An X server selectively deprecating older functionality can be lean. There are lots of the protocol you can just ignore, and what's left is fairly easy to implement. Time consuming, but easy.
> An X server selectively deprecating older functionality can be lean.
Is that actually true?
The big problem is that Xlib uses a lot of the dusty corners and the people using X11 apps expect those dusty corners to work. And Xlib is very, very, very badly architected in many places and you still have to do something sane or the apps won't work.
If you get Xcb right, you at least pick up Qt and that gets you probably 80+% of the modern apps.
It really depends on your personal needs, so your mileage may wary, but having run xtruss on most of the X11 programs I use: It's true for me at least.
The key thing is that most modern clients (and Xlib vs. Xcb doesn't matter much in this respect) use exceedingly few features of the protocol.
E.g. you'll find very few modern clients that actually uses the X protocol to draw lines with any complex options.
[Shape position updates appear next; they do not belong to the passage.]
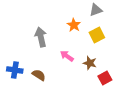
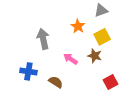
brown star: (90, 63) -> (95, 56), moved
blue cross: (15, 70) -> (28, 71), moved
brown semicircle: (39, 75) -> (56, 82), moved

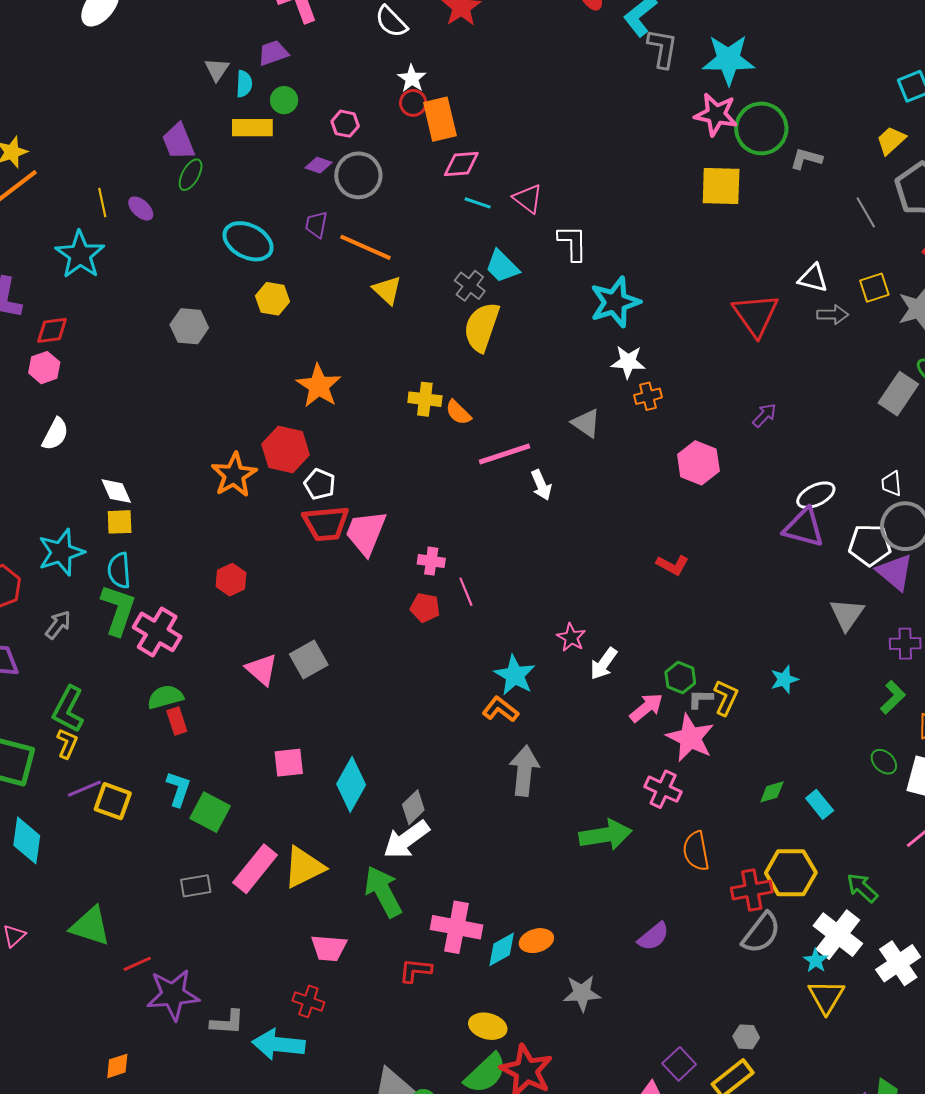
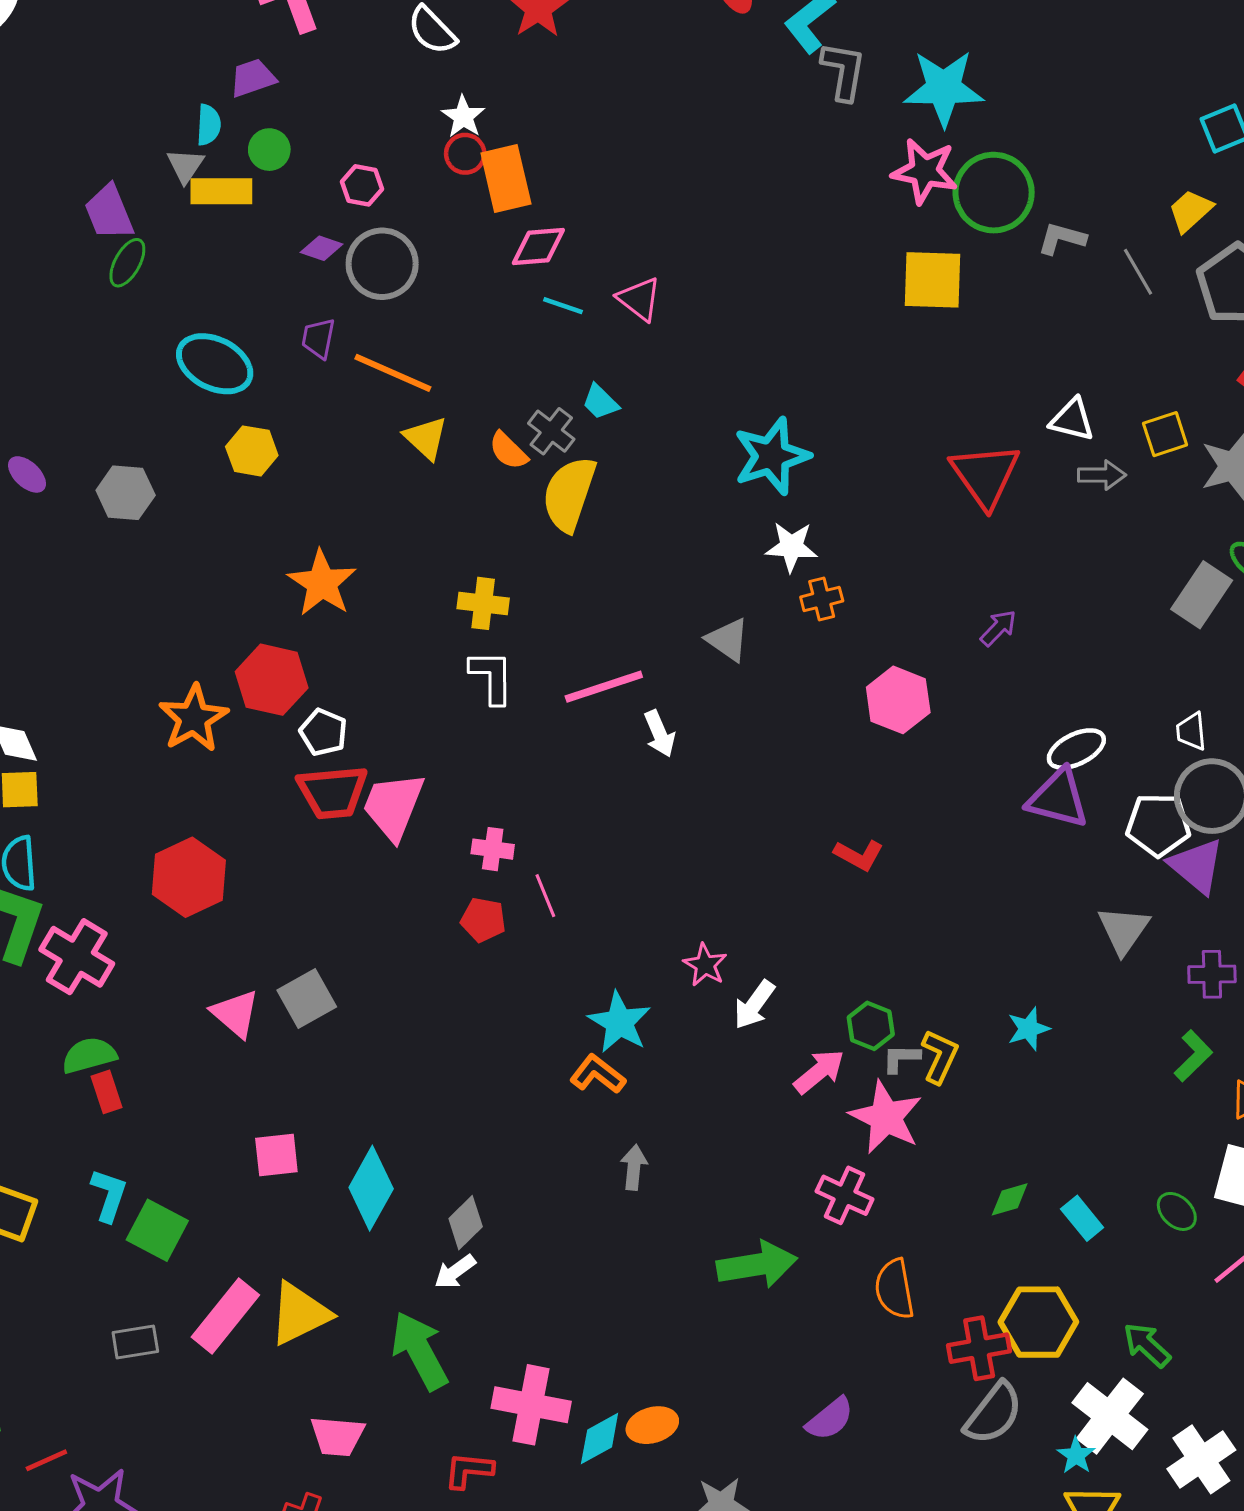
gray triangle: (217, 69) -> (185, 166), moved
purple ellipse: (141, 208) -> (27, 474), moved
gray line: (866, 212) -> (1138, 272), moved
white L-shape: (573, 243) -> (492, 677), moved
cyan trapezoid: (502, 266) -> (600, 402), size x0.7
orange semicircle: (458, 412) -> (508, 451), moved
red hexagon: (231, 580) -> (189, 877), size x1.6
green ellipse: (884, 762) -> (1177, 1211), moved
gray arrow: (524, 771) -> (634, 1167), size x0.6
white arrow: (406, 840) -> (455, 1272), size x0.6

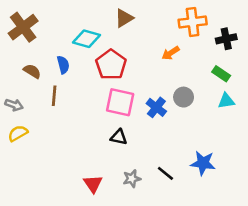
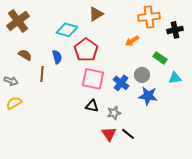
blue semicircle: (63, 65) -> (57, 57), moved
green rectangle: (221, 74) -> (160, 58), moved
blue star: (203, 163) -> (148, 96), moved
gray star: (132, 179) -> (114, 113), moved
red triangle: (93, 184) -> (109, 134), moved

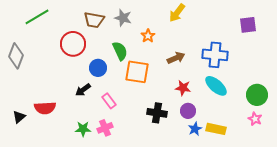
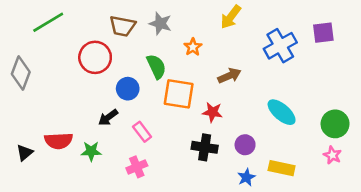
blue cross: (215, 55) -> (280, 46), moved, turned -35
red star: (183, 88) -> (212, 112), moved
green star: (83, 129) -> (91, 151), moved
blue star: (195, 129) -> (246, 177), moved

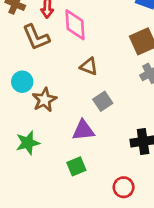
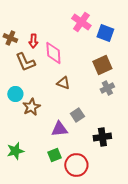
gray square: (103, 101) -> (77, 115), moved
green star: (28, 143) -> (15, 151), moved
red circle: (124, 187) -> (76, 165), moved, size x1.5

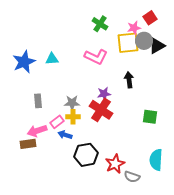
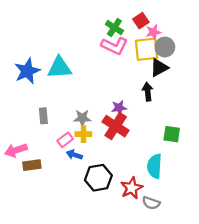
red square: (150, 18) -> (141, 21), moved
black triangle: (157, 46) -> (159, 68), moved
pink L-shape: (96, 57) -> (114, 46), moved
cyan triangle: (52, 59) -> (59, 68), size x1.6
pink arrow: (37, 131) -> (16, 150), moved
cyan semicircle: (156, 160) -> (155, 166), moved

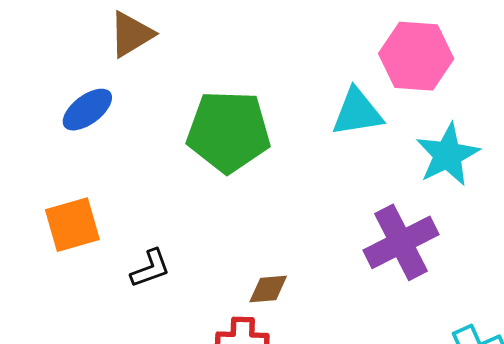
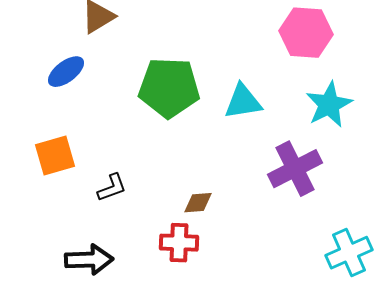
cyan triangle: (357, 112) -> (243, 102), moved

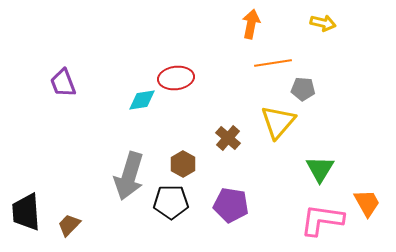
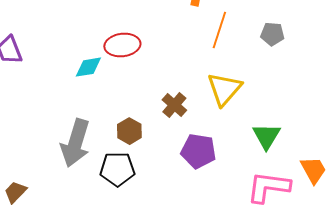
orange line: (273, 63) -> (219, 30), turned -63
gray pentagon: (303, 89) -> (272, 34), moved
purple pentagon: (231, 205) -> (198, 151), moved

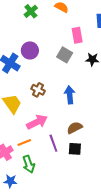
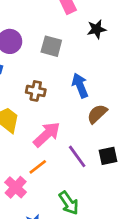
gray square: (65, 55) -> (51, 46), moved
brown semicircle: (75, 128) -> (97, 114), moved
green arrow: (29, 164) -> (69, 203), moved

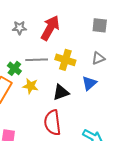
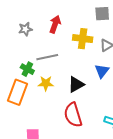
red arrow: (50, 28) -> (55, 24), size x0.7
yellow cross: (65, 60) -> (83, 39), moved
You'll also find very few attempts at using exotic visuals, because most X servers won't support them anyway.
To take a more extreme example: You could probably get away with just ripping out most or all server-side font-rendering support. Most modern X apps use Xrender, and render the glyphs client side and creat a glyph set via Xrender or just render the whole buffer client side.
Removing those will break apps, including some that some people care about (like xterm), but API surface is similar enough that it'd be reatively easy to fix the few apps people care about, or just providing an optional shim for Xlib as a temporary measure.
For own my own use, if I were to write an X server to meet my needs, I'd just not support it - I've checked with xtruss and none of the apps I care about rely on server-side fonts at all, and none of them use any drawing primitives but the most basic line drawing and rectangles either, and all of them are capable of handling an X server that refuses anything but truecolor visuals.
I could rip out large parts of the drawing code from Xorg and all the apps I run would still work just fine...
For other people, of course, this would be a different matter, and that's fine. But I think moving a bunch of that code to an Xlib-compatible library to handle client side as a means to carry over legacy apps would be an option as a means to let people evolve leaner X servers and move shift the hassle of managing legacy code to those who care about the legacy apps.
I mean unless you're going to commit to maintaining xlibre or something, wayback seems like the future for x-based desktops.
> [wayback] is intended to eventually replace the classic X.Org server, thus reducing maintenance burden of X11 applications, but a lot of work needs to be done first.